Problem requirements - Which lines in the listing below contain the word "white"? Copy each one.

[Start of Attachment]

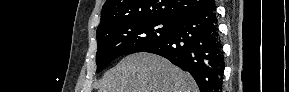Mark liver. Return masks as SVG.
Here are the masks:
<instances>
[{"label": "liver", "mask_w": 289, "mask_h": 92, "mask_svg": "<svg viewBox=\"0 0 289 92\" xmlns=\"http://www.w3.org/2000/svg\"><path fill=\"white\" fill-rule=\"evenodd\" d=\"M189 73L150 53L123 58L104 76L99 92H198Z\"/></svg>", "instance_id": "obj_1"}]
</instances>
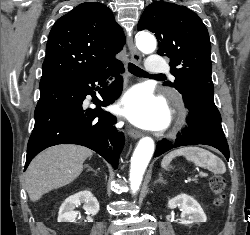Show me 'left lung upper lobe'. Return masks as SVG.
<instances>
[{
	"label": "left lung upper lobe",
	"instance_id": "1",
	"mask_svg": "<svg viewBox=\"0 0 250 235\" xmlns=\"http://www.w3.org/2000/svg\"><path fill=\"white\" fill-rule=\"evenodd\" d=\"M137 28L155 33L157 53L170 58L175 80L166 84L181 93L193 84L212 83L209 34L196 13L185 6L157 2L145 8Z\"/></svg>",
	"mask_w": 250,
	"mask_h": 235
}]
</instances>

[End of Attachment]

Answer to this exercise -
[{"label": "liver", "mask_w": 289, "mask_h": 92, "mask_svg": "<svg viewBox=\"0 0 289 92\" xmlns=\"http://www.w3.org/2000/svg\"><path fill=\"white\" fill-rule=\"evenodd\" d=\"M189 73L150 53L123 58L104 76L99 92H198Z\"/></svg>", "instance_id": "obj_1"}]
	"mask_svg": "<svg viewBox=\"0 0 250 235\" xmlns=\"http://www.w3.org/2000/svg\"><path fill=\"white\" fill-rule=\"evenodd\" d=\"M137 28L155 33L157 53L170 58L175 80L166 84L181 93L193 84L212 83L209 34L196 13L185 6L157 2L145 8Z\"/></svg>",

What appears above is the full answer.